Not a bit of it!" Joe offered me more gravy, which I was afraid to take. "He was a world of trouble to you, ma'am," said Mrs.Hubble, commiserating my sister. "Trouble ?" echoed my sister; "trouble ?" and then entered on a fearful catalogue of all the illnesses I had been guilty of, and all the acts of sleeplessness I had committed, and all the high places I had tumbled from, and all the low places I had tumbled into, and all the injuries I had done myself, and all the times she had wished me in my grave, and I had contumaciously refused to go there. I think the Romans must have aggravated one another very much, with their noses.

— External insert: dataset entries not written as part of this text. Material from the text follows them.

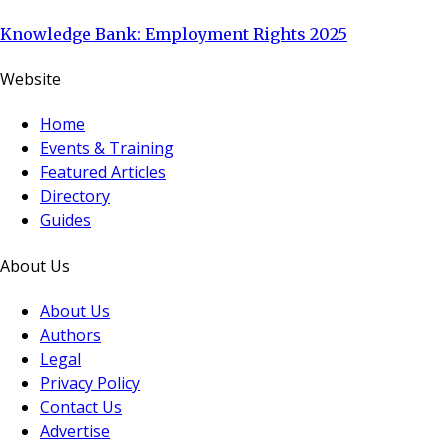
Knowledge Bank: Employment Rights 2025
Website
Home
Events & Training
Featured Articles
Directory
Guides
About Us
About Us
Authors
Legal
Privacy Policy
Contact Us
Advertise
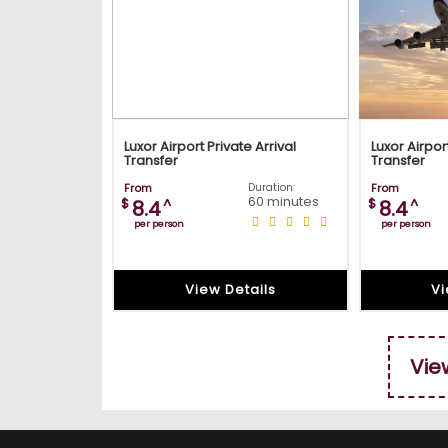
Luxor Airport Private Arrival
Luxor Airpor
Transfer
Transfer
From
Duration:
From
60 minutes
$
^
$
^
8.4
8.4
per person
per person
View Details
Vi
Vie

Perhaps, they became the restless people they were, in consequence.
Anyhow, Mr.Wopsle's Roman nose so aggravated me, during the recital of my misdemeanours, that I should have liked to pull it until he howled.
But, all I had endured up to this time was nothing in comparison with the awful feelings that took possession of me when the pause was broken which ensued upon my sister's recital, and in which pause everybody had looked at me (as I felt painfully conscious) with indignation and abhorrence. "Yet," said Mr.Pumblechook, leading the company gently back to the theme from which they had strayed, "Pork--regarded as biled--is rich, too; ain't it ?" "Have a little brandy, uncle," said my sister. O Heavens, it had come at last! He would find it was weak, he would say it was weak, and I was lost! I held tight to the leg of the table under the cloth, with both hands, and awaited my fate. My sister went for the stone bottle, came back with the stone bottle, and poured his brandy out: no one else taking any.